At Schmidt Kramer, we have seen “he said, she said” types of crashes many times over. Although challenging to prove, there are ways to approach cases where driver accounts of a collision differ greatly. Our auto accident lawyers in Harrisburg know what evidence is needed to strengthen this type of claim, and we are prepared to help.

Do you have questions about recovering compensation after being injured in a crash? If so, you can call our firm 24/7 to discuss your situation and get answers to your legal questions today. We have a history of proven results, and your initial consultation is completely free.

Request your FREE case review here: (717) 727-1403

Why Would Driver Statements About a Collision Differ Greatly?

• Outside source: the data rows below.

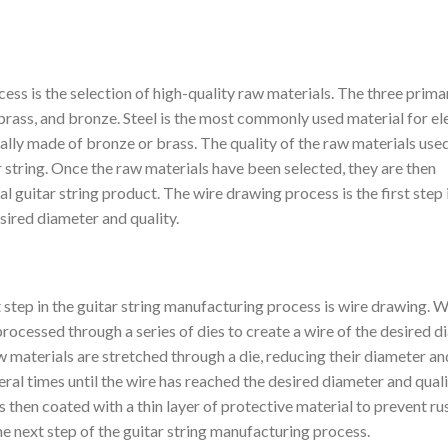
cess is the selection of high-quality raw materials. The three prima
 brass, and bronze. Steel is the most commonly used material for el
ically made of bronze or brass. The quality of the raw materials used
tar string. Once the raw materials have been selected, they are then
l guitar string product. The wire drawing process is the first step i
esired diameter and quality.
 step in the guitar string manufacturing process is wire drawing. W
processed through a series of dies to create a wire of the desired 
w materials are stretched through a die, reducing their diameter an
eral times until the wire has reached the desired diameter and quali
s then coated with a thin layer of protective material to prevent ru
he next step of the guitar string manufacturing process.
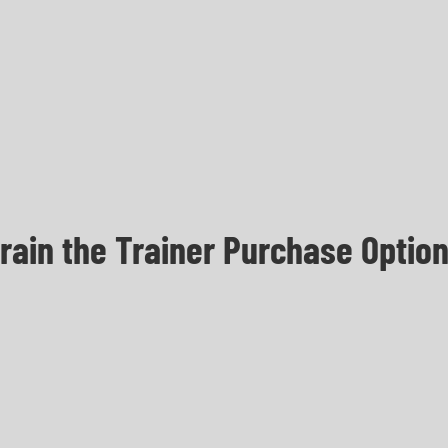
rain the Trainer Purchase Optio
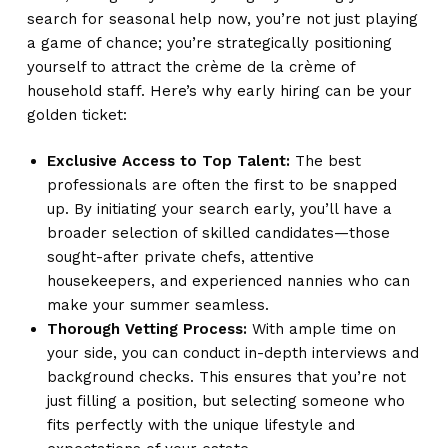
search for seasonal help now, you’re not just playing
a game of chance; you’re strategically positioning
yourself to attract the crème de la crème of
household staff. Here’s why early hiring can be your
golden ticket:
Exclusive Access to Top Talent:
The best
professionals are often the first to be snapped
up. By initiating your search early, you’ll have a
broader selection of skilled candidates—those
sought-after private chefs, attentive
housekeepers, and experienced nannies who can
make your summer seamless.
Thorough Vetting Process:
With ample time on
your side, you can conduct in-depth interviews and
background checks. This ensures that you’re not
just filling a position, but selecting someone who
fits perfectly with the unique lifestyle and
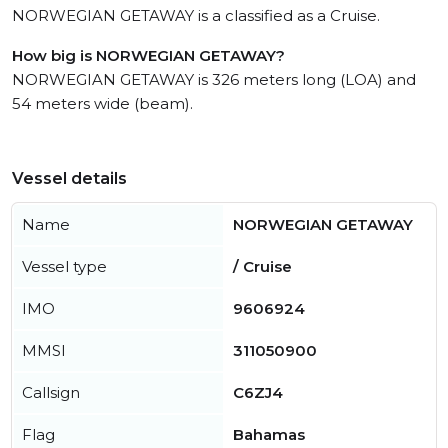
NORWEGIAN GETAWAY is a classified as a Cruise.
How big is NORWEGIAN GETAWAY?
NORWEGIAN GETAWAY is 326 meters long (LOA) and
54 meters wide (beam).
Vessel details
Name
NORWEGIAN GETAWAY
Vessel type
/ Cruise
IMO
9606924
MMSI
311050900
Callsign
C6ZJ4
Flag
Bahamas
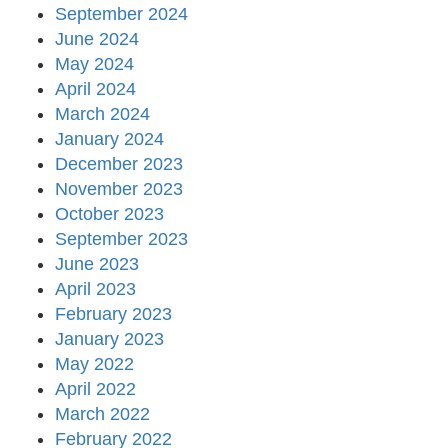
September 2024
June 2024
May 2024
April 2024
March 2024
January 2024
December 2023
November 2023
October 2023
September 2023
June 2023
April 2023
February 2023
January 2023
May 2022
April 2022
March 2022
February 2022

While driver statements about a crash are bound to vary a little, it is concerning if their accounts differ by a lot. It will also make any legal claim much harder to prove. This is because to establish liability for a crash, you must first prove there was negligence. If there was no negligence, there is no case.

How could two drivers have such different versions of how a crash happened? There are many reasons this might occur, including:

  • Bad weather or low light made it hard for the drivers to clearly see what events led up to the crash.
  • One or both drivers may have been distracted, so they said what they thought happened, rather than a retelling of actual events.
  • Sometimes liability is unclear to those involved, such as if both drivers simultaneously merge into the same lane.
  • The driver giving a different account to yours may have been impaired by fatigue, drugs or alcohol at the time.
  • If poor vehicle maintenance contributed to the crash, such as if there was a tire blowout, the other driver may not initially realize it was his or her fault.
  • Sometimes the other driver may purposely give a false account about what happened to avoid things like liability or increased premiums.

Is it Hard to Prove a Case When Driver Crash Statements Differ?

Make no mistake that proving liability when driver accounts are so different is much harder. This is why seeking legal help in this situation is often a good idea. To prove the other party’s negligence, an experienced attorney must be able to prove:

  • The other driver had a legal duty to prevent causing you harm.
  • That same driver breached that legal duty in some way, such as if he or she ran a red light and crashed into your vehicle.
  • It was the at-fault party’s negligence that directly led to the crash and caused your injuries.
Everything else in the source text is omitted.